Первые два года у Алексея с Альбиной все было замечательно. Потом появилась девочка, стало труднее, но самые плохие времена пришли, когда дочка умерла. Зимой у Альбины кончилось молоко, а девочка заболела ангиной. Альбина металась, в самой повадке ее появилось что-то звериное, что-то от рыси или тигрицы. Она требовала, чтобы он добыл молоко. Сделать это было невозможно. В северном поселке, , отделенном тысячей километров от населенных мест, не было коров. Раньше молоко завозили на самолетах. Теперь же молоко получали по талонам лишь несколько семей во всем районе. Альбина требовала, чтобы он пошел к секретарю райкома и любыми способами добыл молока. Он придумал другое: договорился с Азарьевым и авиаторами и улетел в Иркутск. Но когда он вернулся через двое суток, дочка уже умерла. Оказывается, вдобавок к ангине у нее было воспаление легких.
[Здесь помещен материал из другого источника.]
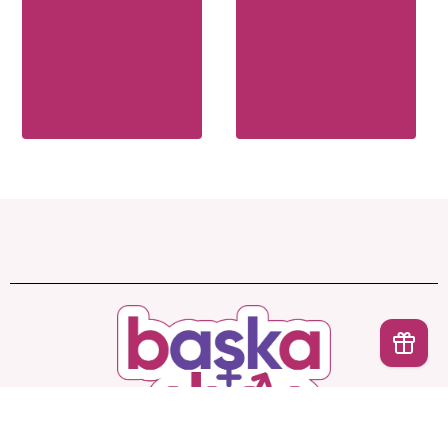
İptal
С тех пор Альбина почти не разговаривала с мужем. Ночи были для него мучением. Кровати стояли рядом, но любая попытка его приблизиться к жене вызывала такой жестокий отпор, что он поневоле прекратил их.
После Вальки Милютина не было в его душе человека, который бы так тянул и так озлоблял его, как жена. Обиднее всего было то, что он прозевал момент, когда началось охлаждение. Смутно он вспоминал, что и до болезни девочки уже было не все в порядке, но о причинах он не догадывался. Он любил ее, она это знала. Но ведь совсем недавно и она любила его. Куда же ушло все это? Порхов с яростью посмотрел на беседующих с Альбиной канавщиков. Впереди начинался длинный откос, и дальше между сосен светлела чуть отлогая поляна. Он тронул коня, проскакал длинную вереницу людей и лошадей и догнал Корнилыча.
— Тут заложим табор!
— Привал! — голосисто скомандовал, оглядываясь назад, Корнилыч и соскочил с лошади.
Пока суетились, развьючивая лошадей и растягивая палатки, Порхов присел было прикинуть завтрашний маршрут на планшете. Но работать ему не дали.
— Гражданин начальник! — позвал пришепетывающий от волнения голос.
Он вскинул голову. От палаток глядели на него канавщики, а перед ним стоял длинный парень, растягивая в пугливой улыбке щербатый рот и моргая веками.
— Ты тут откуда? — изумился Порхов,
— Дак вместе с вами,— сказал, заикаясь, Шалашников.— Куда ж мне от вас...
Порхов оглядел его с ног до головы, вид у парня был жалкий.
— Раз сам пришел,— сказал он, стараясь быть строгим, но справедливым,— принимаю. Но, однако, до первого замечания — смотри!
К вечеру на поляне встали четыре палатки.